═════ Task material

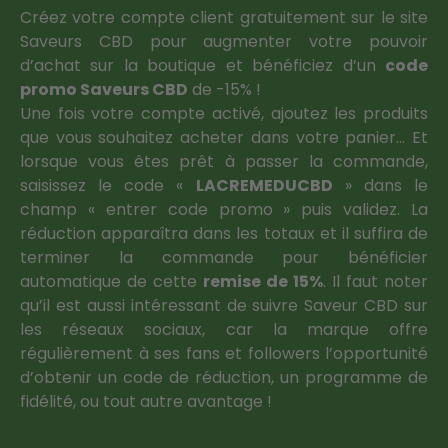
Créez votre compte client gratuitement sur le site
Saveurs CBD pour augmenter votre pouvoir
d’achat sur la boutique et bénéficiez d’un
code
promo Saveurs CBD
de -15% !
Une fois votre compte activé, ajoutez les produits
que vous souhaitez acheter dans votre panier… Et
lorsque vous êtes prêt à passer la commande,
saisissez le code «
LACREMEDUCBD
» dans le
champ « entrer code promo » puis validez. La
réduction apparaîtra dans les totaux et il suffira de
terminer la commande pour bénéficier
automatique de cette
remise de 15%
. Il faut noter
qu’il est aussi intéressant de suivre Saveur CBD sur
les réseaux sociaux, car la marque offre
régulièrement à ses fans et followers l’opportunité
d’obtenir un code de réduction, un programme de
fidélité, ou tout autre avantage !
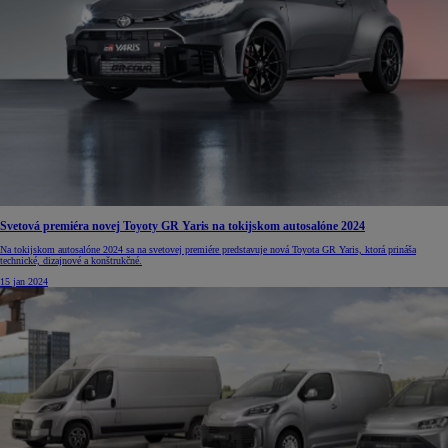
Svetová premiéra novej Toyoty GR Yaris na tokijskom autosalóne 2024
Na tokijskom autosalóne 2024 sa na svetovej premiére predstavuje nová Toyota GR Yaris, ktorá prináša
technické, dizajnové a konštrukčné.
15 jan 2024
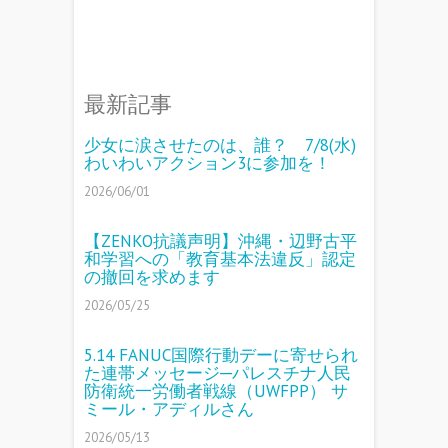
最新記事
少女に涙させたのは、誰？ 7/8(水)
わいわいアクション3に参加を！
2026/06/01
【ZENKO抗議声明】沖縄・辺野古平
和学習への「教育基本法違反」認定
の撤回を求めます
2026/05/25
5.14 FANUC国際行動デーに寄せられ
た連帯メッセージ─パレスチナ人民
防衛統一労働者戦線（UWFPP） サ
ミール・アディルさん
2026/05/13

══════════

▶ **What you will do**
Could you copy each line in the listing above that includes the word "compte"?

▶ **Answer section**
Créez votre compte client gratuitement sur le site
Une fois votre compte activé, ajoutez les produits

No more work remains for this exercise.